■ **AIM OF THE EXERCISE**
Would you copy exactly the lines in the data below from the one that has "5. Can I share my own story?" through the one that has "CIO), and U.S. Cyber Command", dropping any pictures?

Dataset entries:
───
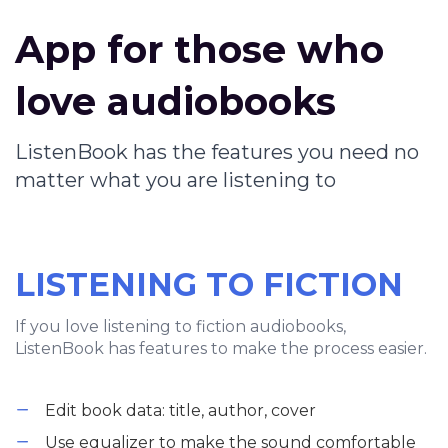
App for those who
love audiobooks
ListenBook has the features you need no
matter what you are listening to
LISTENING TO FICTION
If you love listening to fiction audiobooks,
ListenBook has features to make the process easier.
Edit book data: title, author, cover
Use equalizer to make the sound comfortable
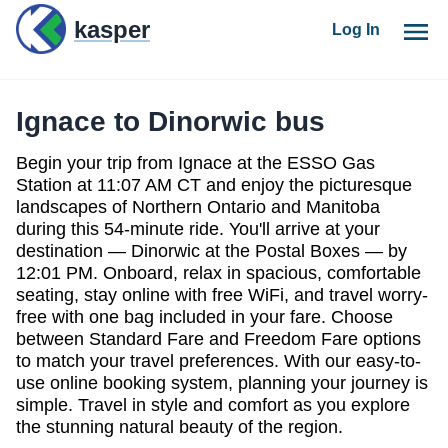
kasper
Log In
Ignace to Dinorwic bus
Begin your trip from Ignace at the ESSO Gas
Station at 11:07 AM CT
and enjoy the picturesque
landscapes of
Northern Ontario and Manitoba
during this
54-minute ride
. You'll arrive at your
destination —
Dinorwic at the Postal Boxes — by
12:01 PM
. Onboard, relax in
spacious, comfortable
seating
, stay online with
free WiFi
, and travel worry-
free with
one bag included
in your fare. Choose
between
Standard Fare
and
Freedom Fare
options
to match your travel preferences. With our
easy-to-
use online booking system
, planning your journey is
simple.
Travel in style and comfort
as you explore
the stunning natural beauty of the region.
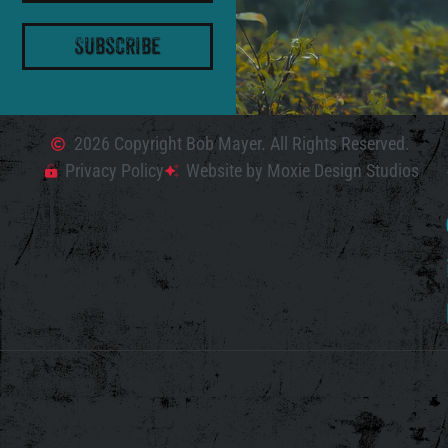
Subscribe
2026 Copyright Bob Mayer. All Rights Reserved.
Privacy Policy
Website by Moxie Design Studios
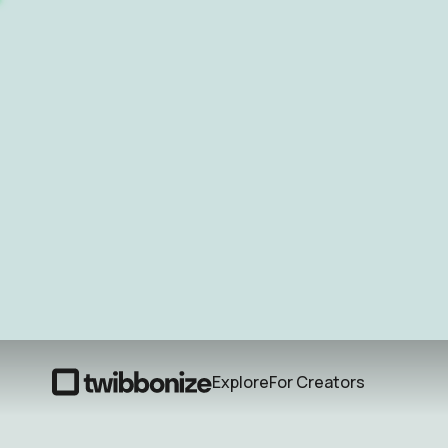
Explore
For Creators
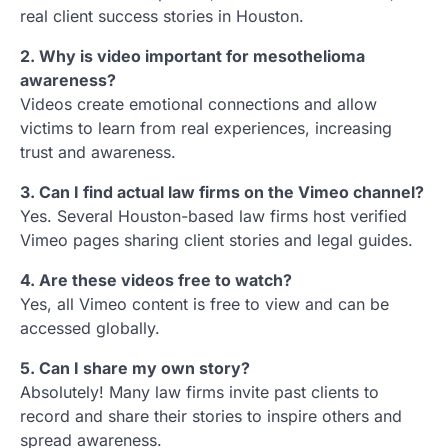
real client success stories in Houston.
2. Why is video important for mesothelioma
awareness?
Videos create emotional connections and allow
victims to learn from real experiences, increasing
trust and awareness.
3. Can I find actual law firms on the Vimeo channel?
Yes. Several Houston-based law firms host verified
Vimeo pages sharing client stories and legal guides.
4. Are these videos free to watch?
Yes, all Vimeo content is free to view and can be
accessed globally.
5. Can I share my own story?
Absolutely! Many law firms invite past clients to
record and share their stories to inspire others and
spread awareness.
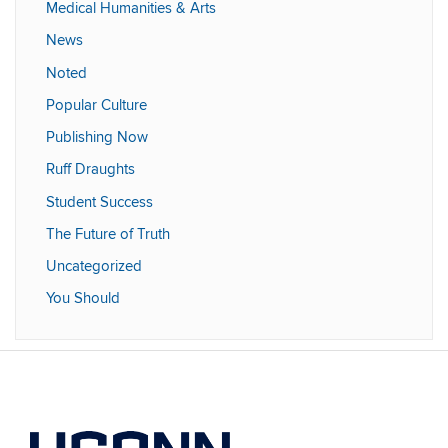
Medical Humanities & Arts
News
Noted
Popular Culture
Publishing Now
Ruff Draughts
Student Success
The Future of Truth
Uncategorized
You Should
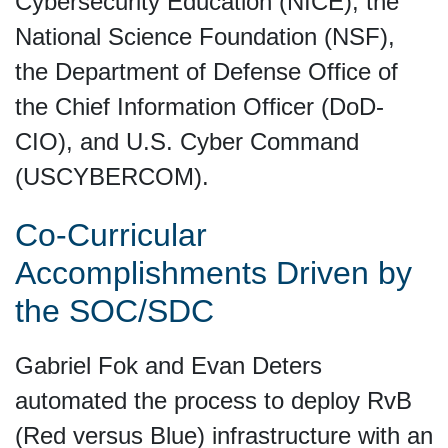
Cybersecurity Education (NICE), the
National Science Foundation (NSF),
the Department of Defense Office of
the Chief Information Officer (DoD-
CIO), and U.S. Cyber Command
(USCYBERCOM).
Co-Curricular
Accomplishments Driven by
the SOC/SDC
Gabriel Fok and Evan Deters
automated the process to deploy RvB
(Red versus Blue) infrastructure with an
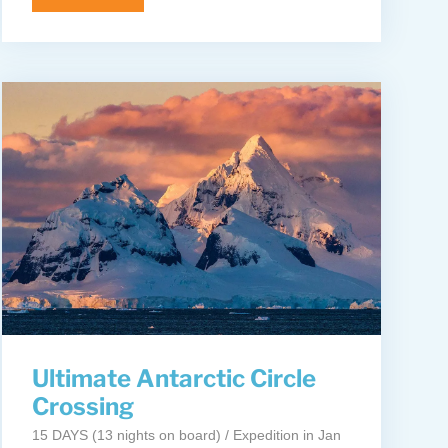
Ultimate Antarctic Circle
Crossing
15 DAYS (13 nights on board) / Expedition in Jan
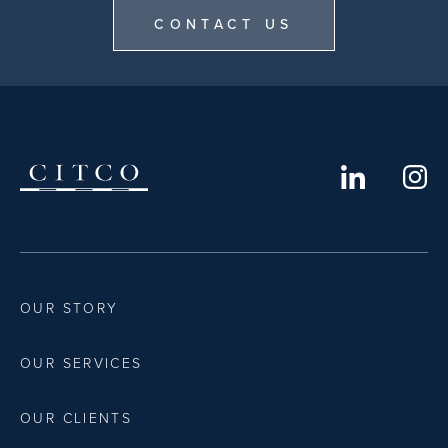
CONTACT US
OUR STORY
OUR SERVICES
OUR CLIENTS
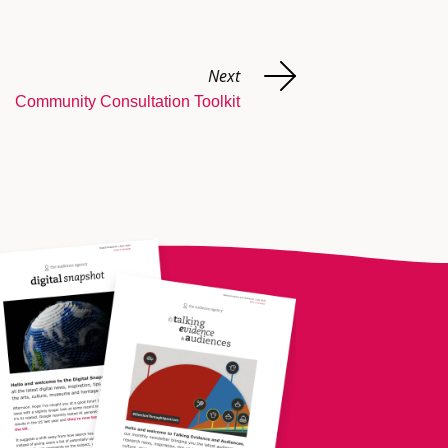
Next
Community Consultation Toolkit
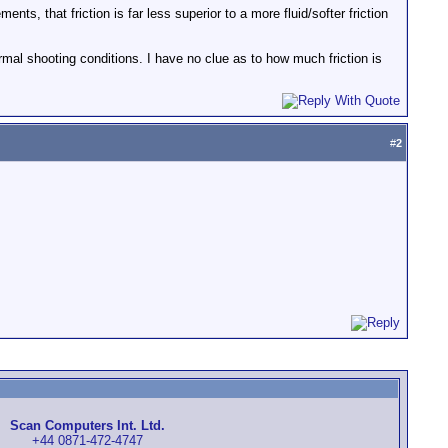
nts, that friction is far less superior to a more fluid/softer friction
rmal shooting conditions. I have no clue as to how much friction is
#
2
Scan Computers Int. Ltd.
+44 0871-472-4747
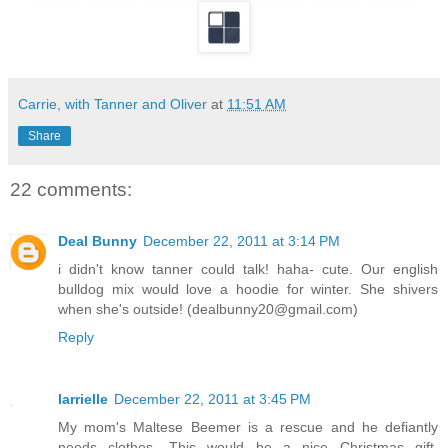
Carrie, with Tanner and Oliver
at
11:51 AM
Share
22 comments:
Deal Bunny
December 22, 2011 at 3:14 PM
i didn't know tanner could talk! haha- cute. Our english
bulldog mix would love a hoodie for winter. She shivers
when she's outside! (dealbunny20@gmail.com)
Reply
larrielle
December 22, 2011 at 3:45 PM
My mom's Maltese Beemer is a rescue and he defiantly
needs clothes. This would be a nice Christmas gift.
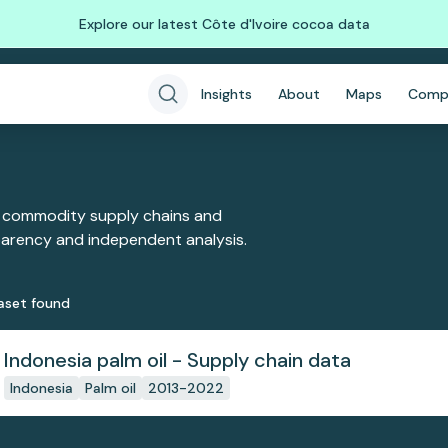
Explore our latest Côte d'Ivoire cocoa data
Insights
About
Maps
Comp
 commodity supply chains and
sparency and independent analysis.
aset
found
Indonesia palm oil - Supply chain data
Indonesia
Palm oil
2013-2022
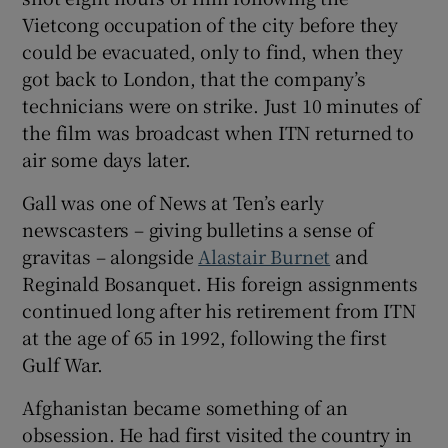
Vietcong occupation of the city before they
could be evacuated, only to find, when they
got back to London, that the company’s
technicians were on strike. Just 10 minutes of
the film was broadcast when ITN returned to
air some days later.
Gall was one of News at Ten’s early
newscasters – giving bulletins a sense of
gravitas – alongside
Alastair Burnet
and
Reginald Bosanquet. His foreign assignments
continued long after his retirement from ITN
at the age of 65 in 1992, following the first
Gulf War.
Afghanistan became something of an
obsession. He had first visited the country in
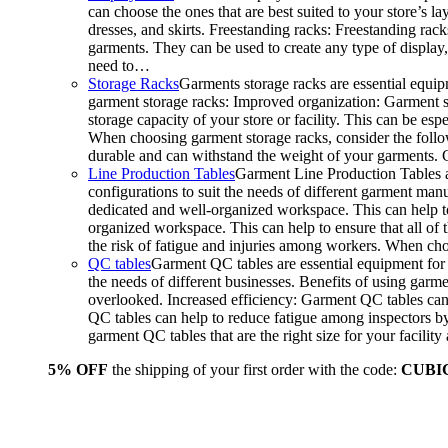
can choose the ones that are best suited to your store’s 
dresses, and skirts. Freestanding racks: Freestanding rack
garments. They can be used to create any type of display,
need to…
Storage Racks
Garments storage racks are essential equipm
garment storage racks: Improved organization: Garment st
storage capacity of your store or facility. This can be e
When choosing garment storage racks, consider the followi
durable and can withstand the weight of your garments.
Line Production Tables
Garment Line Production Tables ar
configurations to suit the needs of different garment man
dedicated and well-organized workspace. This can help to
organized workspace. This can help to ensure that all o
the risk of fatigue and injuries among workers. When choo
QC tables
Garment QC tables are essential equipment for a
the needs of different businesses. Benefits of using gar
overlooked. Increased efficiency: Garment QC tables can 
QC tables can help to reduce fatigue among inspectors b
garment QC tables that are the right size for your facil
5% OFF
the shipping of your first order with the code:
CUBI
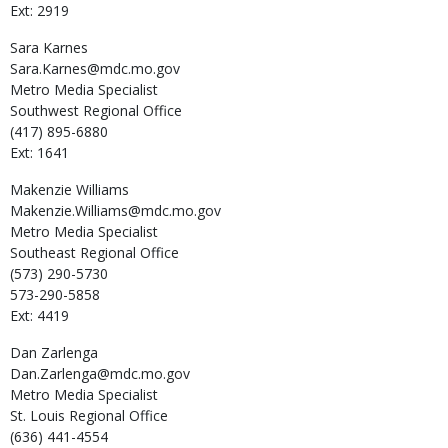
Ext: 2919
Sara
Karnes
Sara.Karnes@mdc.mo.gov
Metro Media Specialist
Southwest Regional Office
(417) 895-6880
Ext: 1641
Makenzie
Williams
Makenzie.Williams@mdc.mo.gov
Metro Media Specialist
Southeast Regional Office
(573) 290-5730
573-290-5858
Ext: 4419
Dan
Zarlenga
Dan.Zarlenga@mdc.mo.gov
Metro Media Specialist
St. Louis Regional Office
(636) 441-4554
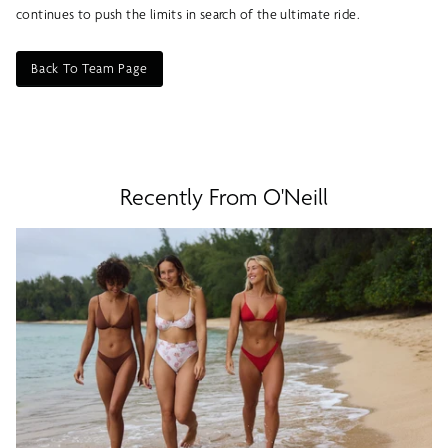
continues to push the limits in search of the ultimate ride.
Back To Team Page
Recently From O'Neill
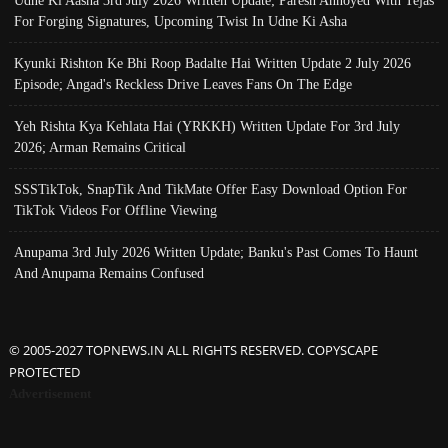
For Forging Signatures, Upcoming Twist In Udne Ki Asha
Kyunki Rishton Ke Bhi Roop Badalte Hai Written Update 2 July 2026
Episode; Angad's Reckless Drive Leaves Fans On The Edge
Yeh Rishta Kya Kehlata Hai (YRKKH) Written Update For 3rd July
2026; Arman Remains Critical
SSSTikTok, SnapTik And TikMate Offer Easy Download Option For
TikTok Videos For Offline Viewing
Anupama 3rd July 2026 Written Update; Banku's Past Comes To Haunt
And Anupama Remains Confused
© 2005-2027 TOPNEWS.IN ALL RIGHTS RESERVED. COPYSCAPE
PROTECTED
Advertisement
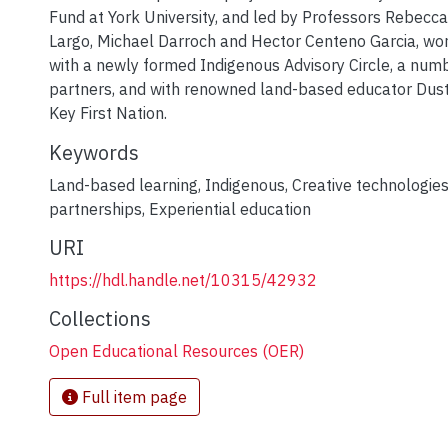
Fund at York University, and led by Professors Rebecca
Largo, Michael Darroch and Hector Centeno Garcia, wor
with a newly formed Indigenous Advisory Circle, a nu
partners, and with renowned land-based educator Dus
Key First Nation.
Keywords
Land-based learning
,
Indigenous
,
Creative technologie
partnerships
,
Experiential education
URI
https://hdl.handle.net/10315/42932
Collections
Open Educational Resources (OER)
Full item page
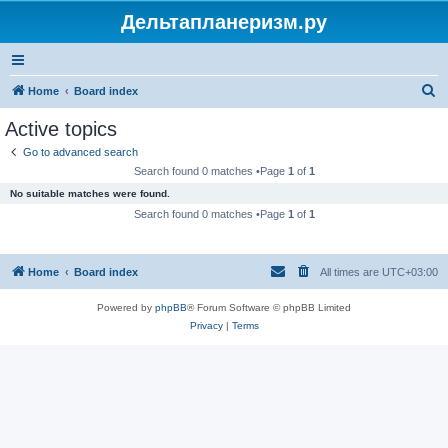
Дельтапланеризм.ру
S
Home
Board index
e
Active topics
a
Go to advanced search
r
Search found 0 matches •Page
1
of
1
c
No suitable matches were found.
h
Search found 0 matches •Page
1
of
1
Home
Board index
All times are
UTC+03:00
Powered by
phpBB
® Forum Software © phpBB Limited
Privacy
|
Terms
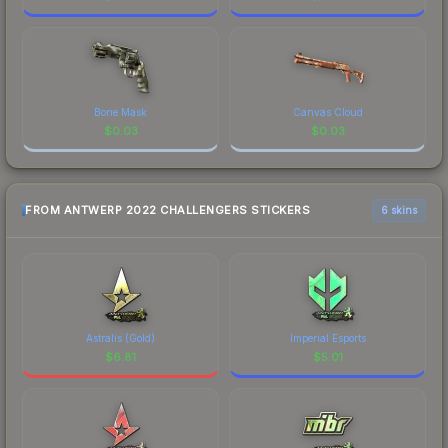
Bone Mask
Canvas Cloud
$
0.03
$
0.03
FROM ANTWERP 2022 CHALLENGERS STICKERS
6 skins
Astralis (Gold)
Imperial Esports
$
6.81
$
5.01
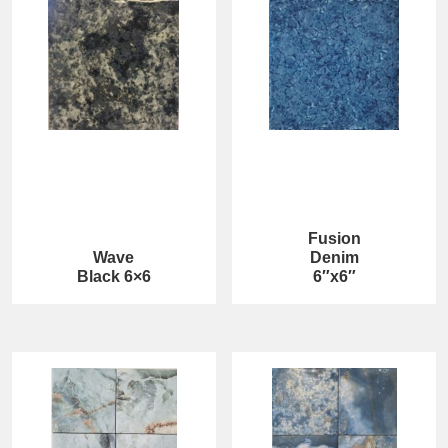
Fusion
Wave
Denim
Black 6×6
6″x6″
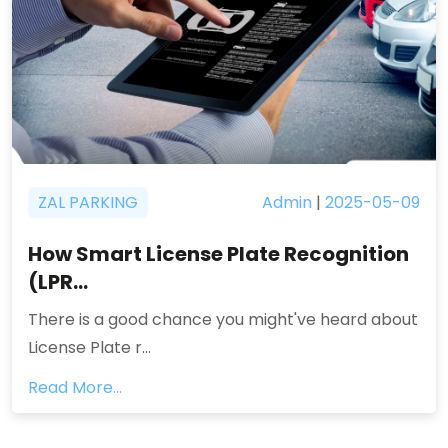
ZAL PARKING
Admin
|
2025-05-09
How Smart License Plate Recognition
(LPR...
There is a good chance you might've heard about
License Plate r...
Read More...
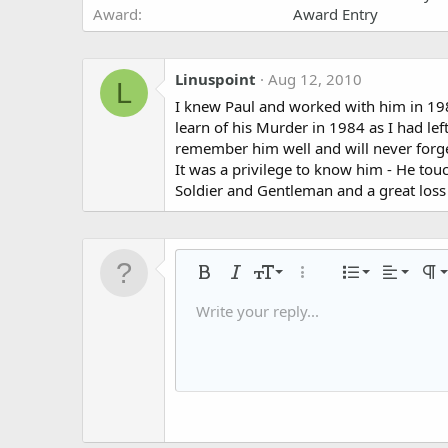
Award
Award Entry
Linuspoint
Aug 12, 2010
L
I knew Paul and worked with him in 1980
learn of his Murder in 1984 as I had left
remember him well and will never forge
It was a privilege to know him - He tou
Soldier and Gentleman and a great loss 
Align left
9
Normal
Ordered
Bold
Italic
Font size
More options…
List
Alignmen
Par
10
Align center
Headin
Unorder
Write your reply...
Save draft
Arial
Text color
Smilies
Redo
Font family
Media
Remove formatting
Quote
Toggle BB code
Strike-through
Insert table
Drafts
Underline
Insert horizontal li
Inline code
Spoiler
Inline spoiler
Code
Gall
12
Align right
Indent
Delete draft
Book Antiqua
Heading 
15
Justify text
Outden
Courier New
Heading 3
18
Georgia
22
Tahoma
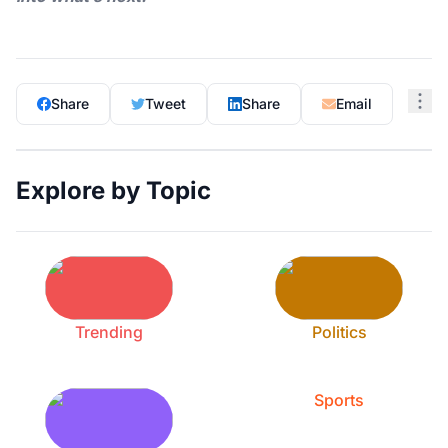
Share
Tweet
Share
Email
Explore by Topic
Trending
Politics
Sports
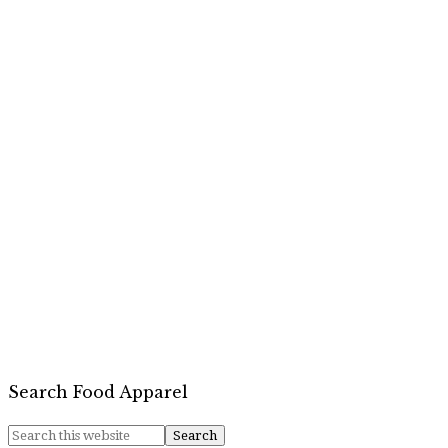
Search Food Apparel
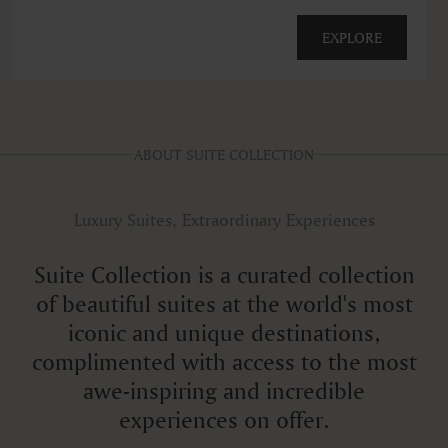
EXPLORE
ABOUT SUITE COLLECTION
Luxury Suites, Extraordinary Experiences
Suite Collection is a curated collection
of beautiful suites at the world's most
iconic and unique destinations,
complimented with access to the most
awe-inspiring and incredible
experiences on offer.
───
■ **SOLUTION BELOW**
5. Can I share my own story?
Absolutely! Many law firms invite past clients to
record and share their stories to inspire others and
spread awareness.
Medical Humanities & Arts
News
Noted
Popular Culture
Publishing Now
Ruff Draughts
Student Success
The Future of Truth
Uncategorized
You Should
Cybersecurity Education (NICE), the
National Science Foundation (NSF),
the Department of Defense Office of
the Chief Information Officer (DoD-
CIO), and U.S. Cyber Command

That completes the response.